:: Exercise inputs

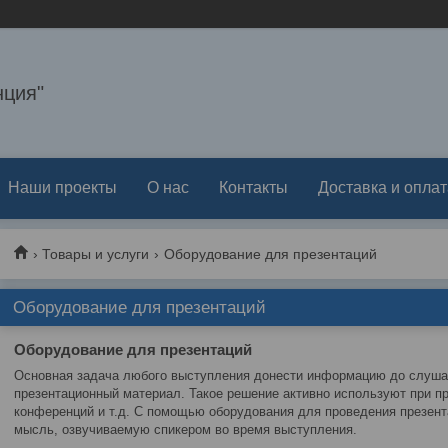
ция"
Наши проекты
О нас
Контакты
Доставка и оплат
Товары и услуги
Оборудование для презентаций
Оборудование для презентаций
Оборудование для презентаций
Основная задача любого выступления донести информацию до слушат
презентационный материал. Такое решение активно используют при п
конференций и т.д. С помощью оборудования для проведения презен
мысль, озвучиваемую спикером во время выступления.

::::

**What you have to do**
From the first line to the last, retype the material exactly and exclude the pictures.

**Response area**
ция"
Наши проекты
О нас
Контакты
Доставка и оплат
Товары и услуги
Оборудование для презентаций
Оборудование для презентаций
Оборудование для презентаций
Основная задача любого выступления донести информацию до слушат
презентационный материал. Такое решение активно используют при п
конференций и т.д. С помощью оборудования для проведения презен
мысль, озвучиваемую спикером во время выступления.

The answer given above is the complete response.